Using the entries below, copy out all lines where "Feels" is found.

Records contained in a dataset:
↓
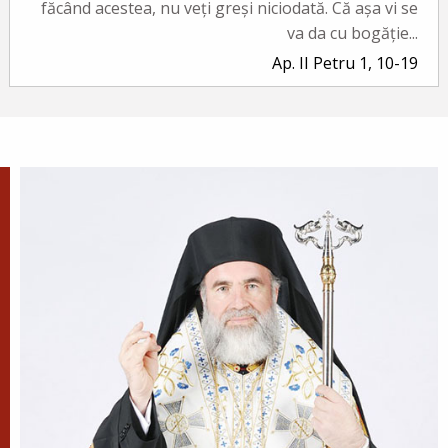
făcând acestea, nu veți greși niciodată. Că așa vi se
va da cu bogăție...
Ap. II Petru 1, 10-19
Evanghelia zilei
În vremea aceea a luat Iisus cu Sine pe Petru și pe
Iacov și pe Ioan, fratele lui, și i-a dus într-un munte
înalt, de o parte. Și S-a schimbat la față înaintea lor...
Ev. Matei 17, 1-9
doxologia.ro
Preia articolele Doxologia în site-ul tău!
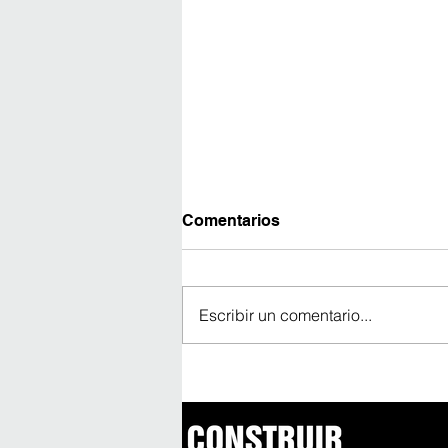
Comentarios
Escribir un comentario...
Arquitectura que conecta
datos y prioriza la
experiencia colectiva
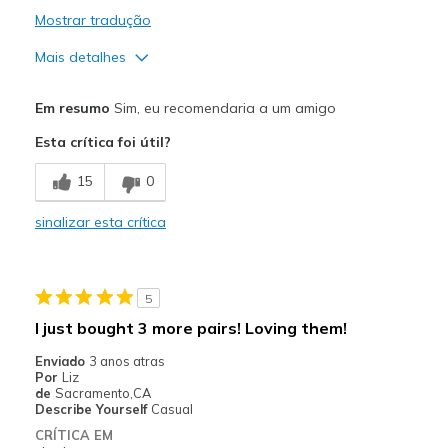
Mostrar tradução
Mais detalhes
Prós
Em resumo
Sim, eu recomendaria a um amigo
Attractive Design
Esta crítica foi útil?
Comfortable
15
0
Stylish
sinalizar esta crítica
Melhores utilizações
Casual Wear
5
Travel
I just bought 3 more pairs! Loving them!
Width
Feels true to width
Enviado
3 anos atras
Por
Liz
Sizing
Feels true to size
de
Sacramento,CA
View On Shoes
Shoes are for Wearing
Describe Yourself
Casual
CRÍTICA EM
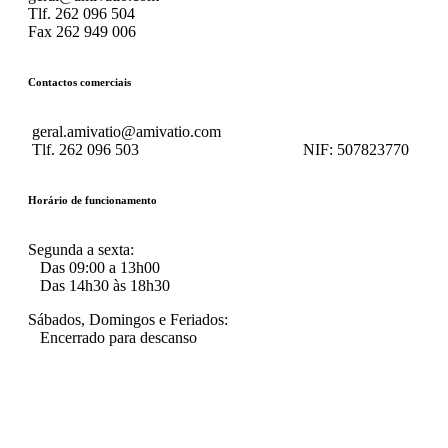
Tlf. 262 096 504
Fax 262 949 006
Contactos comerciais
geral.amivatio@amivatio.com
Tlf. 262 096 503
NIF:
507823770
Horário de funcionamento
Segunda a sexta:
Das 09:00 a 13h00
Das 14h30 às 18h30
Sábados, Domingos e Feriados:
Encerrado para descanso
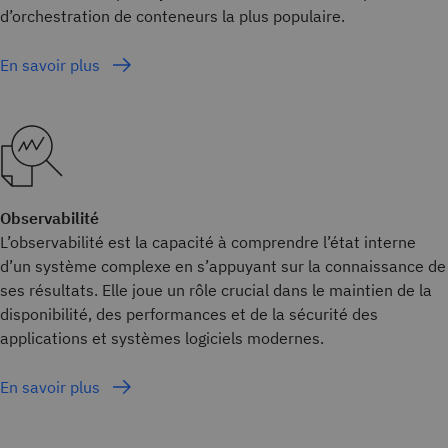
d’orchestration de conteneurs la plus populaire.
En savoir plus
Observabilité
L’observabilité est la capacité à comprendre l’état interne
d’un système complexe en s’appuyant sur la connaissance de
ses résultats. Elle joue un rôle crucial dans le maintien de la
disponibilité, des performances et de la sécurité des
applications et systèmes logiciels modernes.
En savoir plus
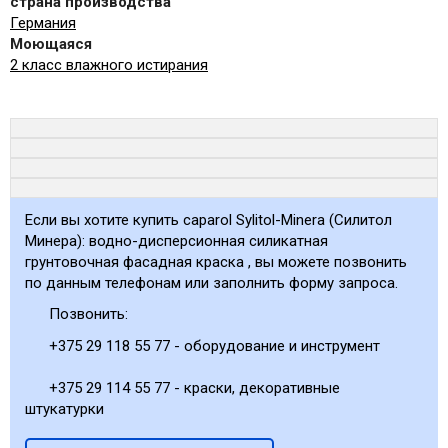
страна производства
Германия
Моющаяся
2 класс влажного истирания
Если вы хотите купить caparol Sylitol-Minera (Силитол
Минера): водно-дисперсионная силикатная
грунтовочная фасадная краска , вы можете позвонить
по данным телефонам или заполнить форму запроса.
Позвонить:
+375 29 118 55 77 - оборудование и инструмент
+375 29 114 55 77 - краски, декоративные
штукатурки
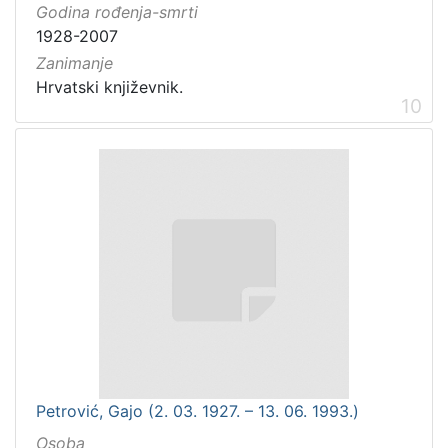
Godina rođenja-smrti
1928-2007
Zanimanje
Hrvatski književnik.
10
Petrović, Gajo (2. 03. 1927. – 13. 06. 1993.)
Osoba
↑
◆ Your response ◆
Feels true to width
Feels true to size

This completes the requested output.